Au chateau de Ferney, pays de Gex

6 janvier 1761"

 

 

Pour l'épiphanie, hier le 6, j'avais trouvé et transcrit cette lettre qui malheureusement n' a pas été enregistrée suite à une coupure avec le serveur de ces sacrés nom d'une pipe de tonnerre de bonsoir de Neuf-SFR . Ce n'est pas la première fois et ils commencent à me courir sur les haricots ; je ne pense pas être le seul dans ce cas , hélas .

Décidément, en ce début 1761 le Patriarche est en forme et tire sur tout ce qui bouge dans le mauvais sens . Savoir si on est plus fou et plus sot à Genève qu'à Paris, en temps que frontalier permanent et parisien occasionnel, je leur accorde un match nul, je les maudits ou les félicite selon les circonstances . Coté sot et fou, je dirais plutot bas de plafond et forts en gueule .

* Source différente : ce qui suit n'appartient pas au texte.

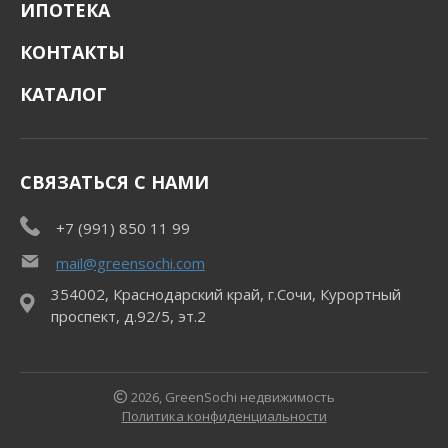
ИПОТЕКА
КОНТАКТЫ
КАТАЛОГ
СВЯЗАТЬСЯ С НАМИ
+7 (991) 850 11 99
mail@greensochi.com
354002, Краснодарский край, г.Сочи, Курортный
проспект, д.92/5, эт.2
2026, GreenSochi недвижимость
Политика конфиденциальности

"une femme qui a le croupion pourri " : alors là, mesdames, je vous laisse juges de la force de l'image ; nous venons de passer les fêtes et quelques dindes et autres volailles ont péri sur l'autel de notre gourmandise, aucun croupion pourri, je l'espère, n'a été sous vos yeux et votre fourchette . M. Nekre qu'allâtes-vous faire en cette galère ? Levons les mains au ciel, mes frères bloggers !!